Uncovering vulnerability to fraud and scams among adult victims in online and offline contexts: A systematic review
Dadà, Chiara Barbara ; Colautti, Laura ; Rosi, Alessia ; Cavallini, Elena ; Antonietti, Alessandro ; Iannello, Paola (2025) — Computers in Human Behavior
Type:
Journal Article
AI-Generated Synopsis
This catalog-style synopsis summarizes a systematic review of adult vulnerability to fraud and scams in online and offline contexts, as published in Computers in Human Behavior. The review aggregates empirical work to map how susceptibility to deceptive schemes emerges and operates across real-world settings, considering both digital environments and face-to-face interactions. The scope encompasses a range of scam modalities—from online phishing and social-engineering approaches to offline impostor and purchase-related fraud—within diverse adult populations. The analysis treats vulnerability as a multidimensional construct, highlighting factors such as cognitive processing, risk perception, emotional state, knowledge and skills, trust dynamics, and social or situational pressures. It emphasizes how context, technology use, and the form of fraudulent appeal shape both exposure to schemes and victims’ responses. Methodological framing centers on the systematic synthesis of existing studies, with attention to definitions, measurement approaches, and outcome variables related to victimization. The synthesis organizes findings around domains such as demographic and psychosocial characteristics, digital literacy, routine activities, and situational cues that influence susceptibility. It accounts for a spectrum of outcomes, including detection, disclosure, help-seeking, and coping strategies, and discusses practical implications for education, reporting, and prevention.
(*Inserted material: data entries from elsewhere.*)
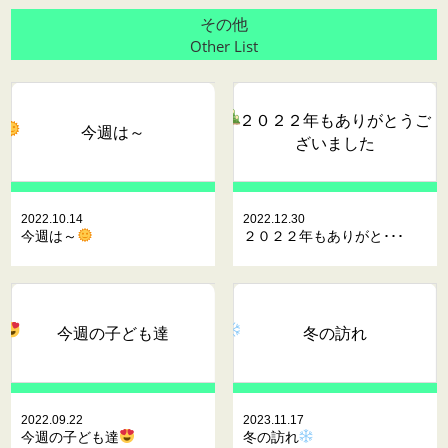
その他
Other List
２０２２年もありがとうご
今週は～
ざいました
2022.10.14
2022.12.30
今週は～
２０２２年もありがと･･･
今週の子ども達
冬の訪れ
2022.09.22
2023.11.17
今週の子ども達
冬の訪れ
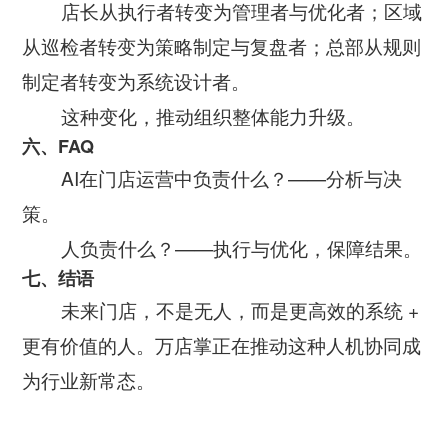
店长从执行者转变为管理者与优化者；区域
从巡检者转变为策略制定与复盘者；总部从规则
制定者转变为系统设计者。
这种变化，推动组织整体能力升级。
六、FAQ
AI在门店运营中负责什么？——分析与决
策。
人负责什么？——执行与优化，保障结果。
七、结语
未来门店，不是无人，而是更高效的系统 +
更有价值的人。万店掌正在推动这种人机协同成
为行业新常态。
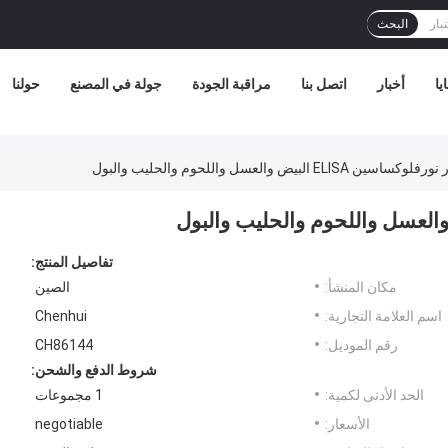
البحث
يا
أخبار
اتصل بنا
مراقبة الجودة
جولة في المصنع
حولنا
 ELISA البيض والعسل واللحوم والحليب والبول
تفاصيل المنتج:
مكان المنشأ:
الصين
اسم العلامة التجارية:
Chenhui
رقم الموديل:
CH86144
شروط الدفع والشحن:
الحد الأدنى لكمية:
1 مجموعات
الأسعار:
negotiable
The review also identifies thematic gaps and directions for future work, including the need for standardized measures of vulnerability, cross-context comparisons between online and offline fraud, and research that informs risk communication and protective design. Overall, the work contributes to understanding how adult victims become targets and how interventions might reduce harm and support resilience in both digital and physical environments.